Blanket mortgage

Blanket mortgage is a money term you need to understand. Here’s what it means.

A blanket mortgage is a financial product used to fund the purchase of two or more pieces of property. It is a common option used to fund commercial purchases.

Deeper definition

When a developer wants to buy multiple pieces of real estate, rather than taking out a mortgage for each individual property, he can use a blanket mortgage. The real estate collectively acts as collateral for the loan. Borrowers only have to pay one set of fees to finance numerous pieces of property.

The term for a blanket mortgage varies, but it usually lasts from one to five years. You also can use the loan to purchase tracts of land that you wish to develop.

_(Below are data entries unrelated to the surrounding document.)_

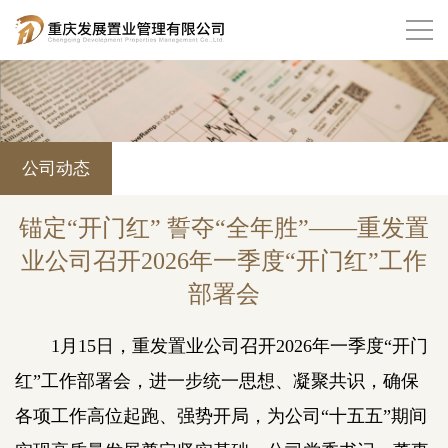
公司动态
锚定“开门红” 誓夺“全年胜”——重发置
业公司召开2026年一季度“开门红”工作
部署会
1月15日，重发置业公司召开2026年一季度“开门
红”工作部署会，进一步统一思想、凝聚共识，确保
各项工作高位起跑、强势开局，为公司“十五五”期间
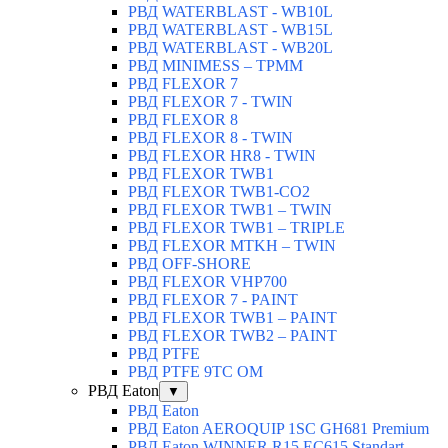
РВД WATERBLAST - WB10L
РВД WATERBLAST - WB15L
РВД WATERBLAST - WB20L
РВД MINIMESS – TPMM
РВД FLEXOR 7
РВД FLEXOR 7 - TWIN
РВД FLEXOR 8
РВД FLEXOR 8 - TWIN
РВД FLEXOR HR8 - TWIN
РВД FLEXOR TWB1
РВД FLEXOR TWB1-CO2
РВД FLEXOR TWB1 – TWIN
РВД FLEXOR TWB1 – TRIPLE
РВД FLEXOR MTKH – TWIN
РВД OFF-SHORE
РВД FLEXOR VHP700
РВД FLEXOR 7 - PAINT
РВД FLEXOR TWB1 – PAINT
РВД FLEXOR TWB2 – PAINT
РВД PTFE
РВД PTFE 9TC OM
РВД Eaton
▼
РВД Eaton
РВД Eaton AEROQUIP 1SC GH681 Premium
РВД Eaton WINNER R15 EC615 Standart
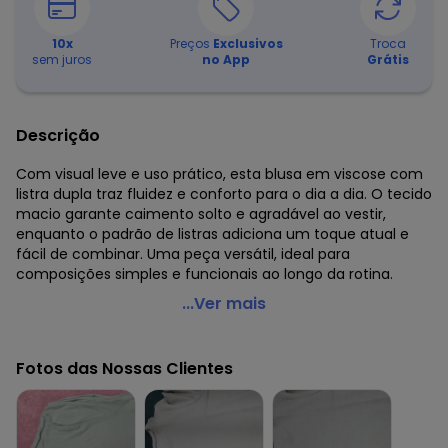
10
x
Preços
Exclusivos
Troca
sem juros
no App
Grátis
Descrição
Com visual leve e uso prático, esta blusa em viscose com
listra dupla traz fluidez e conforto para o dia a dia. O tecido
macio garante caimento solto e agradável ao vestir,
enquanto o padrão de listras adiciona um toque atual e
fácil de combinar. Uma peça versátil, ideal para
composições simples e funcionais ao longo da rotina.
Cativa - Blusa em Viscose Verde
...Ver mais
Código do produto: 8443676
Comprimento da Manga: Curta
Fotos das Nossas Clientes
Decote Frente : Redondo
Fornecedor: CATIVA TEXTIL IND. E COM. LTDA / CNPJ
80.959.513/0001-63
Feito: Brasil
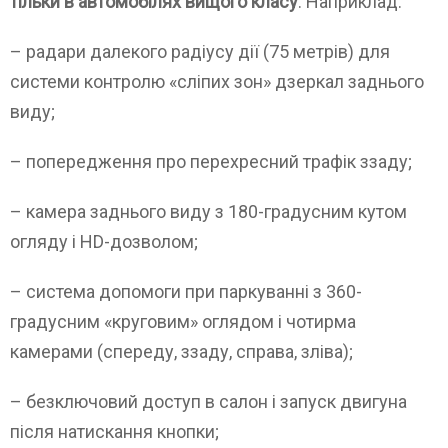
тільки в автомобілях вищого класу
. Наприклад:
– радари далекого радіусу дії (75 метрів) для
системи контролю «сліпих зон» дзеркал заднього
виду;
– попередження про перехресний трафік ззаду;
– камера заднього виду з 180-градусним кутом
огляду і HD-дозволом;
– система допомоги при паркуванні з 360-
градусним «круговим» оглядом і чотирма
камерами (спереду, ззаду, справа, зліва);
– безключовий доступ в салон і запуск двигуна
після натискання кнопки;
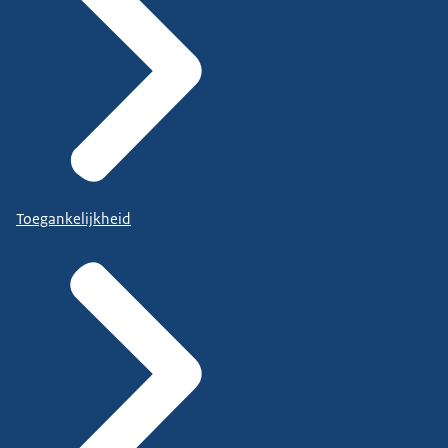
Toegankelijkheid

Entities that may find a blanket mortgage as a useful product include:

  • Companies with multiple locations.
  • Investors interested in holding multiple properties.
  • Property “flippers.”

One of the most notable benefits of a blanket mortgage is that it usually comes with a release clause. This permits the borrower to sell a piece of property, without having to use the proceeds to pay down the loan. Instead, the borrower can use the funds to purchase and develop more property.

Blanket mortgage example

If you decide to invest in property, take part in house flipping or buy multiple business sites, a blanket mortgage may be right for you. For example, assume that you want to purchase and flip three different properties at a cost of $600,000. You can secure a mortgage for each property, but instead, you take out a blanket mortgage for $600,000 that uses all properties as collateral. After restoring the properties, you sell the first home for $250,000. Thanks to the release clause in your blanket mortgage, you are able to use these funds to purchase and flip another home.